Bradman Best says watching the Gold Coast win that helped push Newcastle into a wooden-spoon fight last season still burns. The Knights centre said the Titans' surge on the penultimate day of the 2025 regular season, and the pain that followed, has given Newcastle a sharper edge before they meet again in Magic Round.
"It lit a fire in my belly," Best said, reflecting on a run that saw Newcastle enter the final round of 2025 trying to avoid last place. The Knights needed to beat Parramatta or hope the Titans lost, but Gold Coast's upset of Wests Tigers leapfrogged Newcastle and Parramatta then hammered Adam O'Brien's side 66-10 in the coach's final game in charge.
The result left Newcastle with only one weekend in last place during 2025, but it was the one that mattered most. Best called it disappointing and said it was the easy option to think the Titans would do the work for them. "Then when they won and then we had to play and we lost, it was hard," he said.
That memory sits behind a very different start under Justin Holbrook. Newcastle have six wins from their first 10 games despite injuries to Fletcher Sharpe, Kalyn Ponga, Dylan Brown, Tyson Frizell and Dylan Lucas across the first 10 weeks of the season. The Titans, meanwhile, entered round 11 in second-last spot, another reminder of how quickly the ladder can turn.
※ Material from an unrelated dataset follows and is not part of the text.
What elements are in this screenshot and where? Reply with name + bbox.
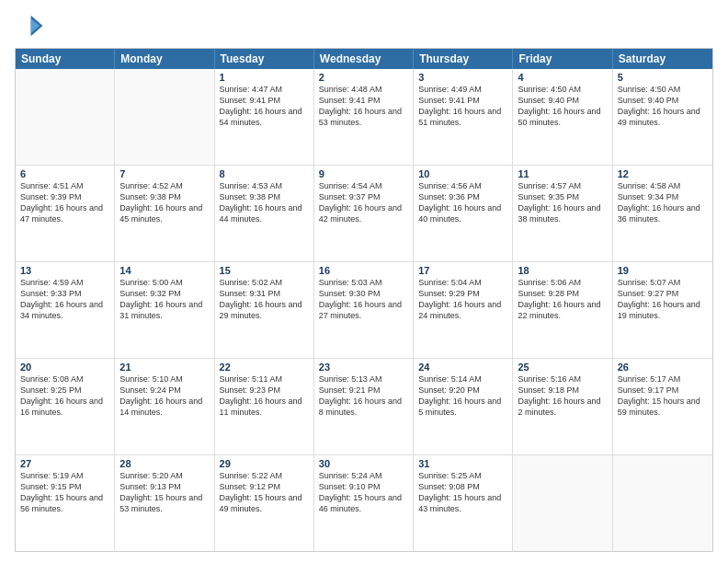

Best said the Knights spoke openly after the 2025 collapse and made a promise that there would not be a repeat in 2026. "We just don't want to be in that position ever again," he said. "It was disappointing stuff, but you definitely want to re-write that and do better for the club, community and for ourselves."
He said the wooden spoon carried a wider sting than points on a ladder. "It's tough when you get the wooden spoon, not only for yourself but your family," Best said. "You bring everyone into it. There's a bit of an effect with that. You definitely want to change that."
That is why Sunday's Magic Round clash matters to Newcastle beyond the two points on offer. Best will miss the game with a calf injury, but the mood around the Knights has shifted from survival to proof, and the next test comes against the same club that helped drag them into the mire a year ago.